I approached the manager in charge of the network design team for hosting and colo to see if I could work on his team. He knew I didn't have a perfectly filled out background but he gave me the chance anyway.
As it turns out, this is an ideal hiring situation for the manager as well. As a manager, you generally want to hire someone you have already worked with because you have some idea of the kind of work they are capable of delivering. Having a rich connection with direct co-workers means that you can get honest and frank opinions on a person's character and willingness to invest and learn. It's pretty low risk compared to hiring an unknown from outside.
The Opportunity of Drudgery
Nearly all of my job transitions have been new niches at the edge of my previous jobs. In all of my jobs, I did not do well at them until I developed enough new skills that I was able to implement new systems to deal with the dull work.
I am beginning to suspect that there is something universal in this that can applied to developing a business as well. I have seen at least one school that teaches an entrepreneurial pattern that involves talking to business owners, coming to understand their problems, developing a wireframe/prototype, and enrolling the customer to pay for it as you develop it.
Here's what I notice: the methodology I just described takes full advantage of the type of work ethic I described above in the Paying Attention section.
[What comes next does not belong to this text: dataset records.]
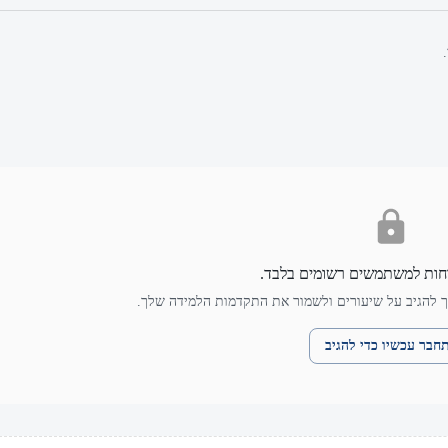
חות למשתמשים רשומים בלבד.
 להגיב על שיעורים ולשמור את התקדמות הלמידה שלך.
חבר עכשיו כדי להגיב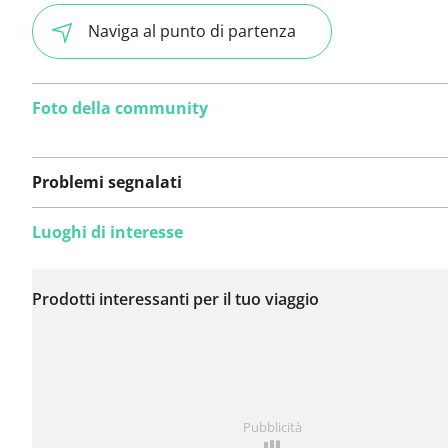
Naviga al punto di partenza
Foto della community
Problemi segnalati
Luoghi di interesse
Non sono stati ancora
segnalati problemi su
Prodotti interessanti per il tuo viaggio
questo itinerario.
Hai notato qualcosa su questo itinerario?
Aggiungere 
Pubblicità
problema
Only, instead of systematizing your own work, you start by getting in touch with people and probing them to describe the kinds of dull work or pain points they have so that you can systematize their problems into a software solution.
This is interesting for me to consider. It's something I could visualize for myself (and I imagine this is true for a lot of the people I know). I can imagine what gaps I would need to fill in my skillset to make it happen. Getting in front of potential clients isn't something into which many Engineer/Technician types have invested sufficient time.
I love this aspect of being able to visualize a potential future: Things which seem impossibly far, only have the chance to transition to possibly far when you start to map the way there.
I also love that you can do a lot of good by focusing on dull work. It's easy to want a job that is comfortable. And it's easy (or at least, common) to do that job without trying to improve the way that it's done. What's less easy and more rewarding is to develop new ways to get the job done that reduce labor, that improve delivery time, or consistency, or with fewer errors.
Once again: In business, the opportunity is found in the drudgery provided that you perform the work with the best attitude you can muster AND you pay attention.
I think I could love the idea of a small software company that wasn't trying to become a Unicorn. It would solve a specific kind problem for a number of clients and would be able to function even if we didn't all work all the time.
This post was inspired when I read "Million Dollar Products" by Kyle Neath. It gives me a tiny bit of hope and bit of being able to imagine a future tech company that I start with friends so that we can do something meaningful.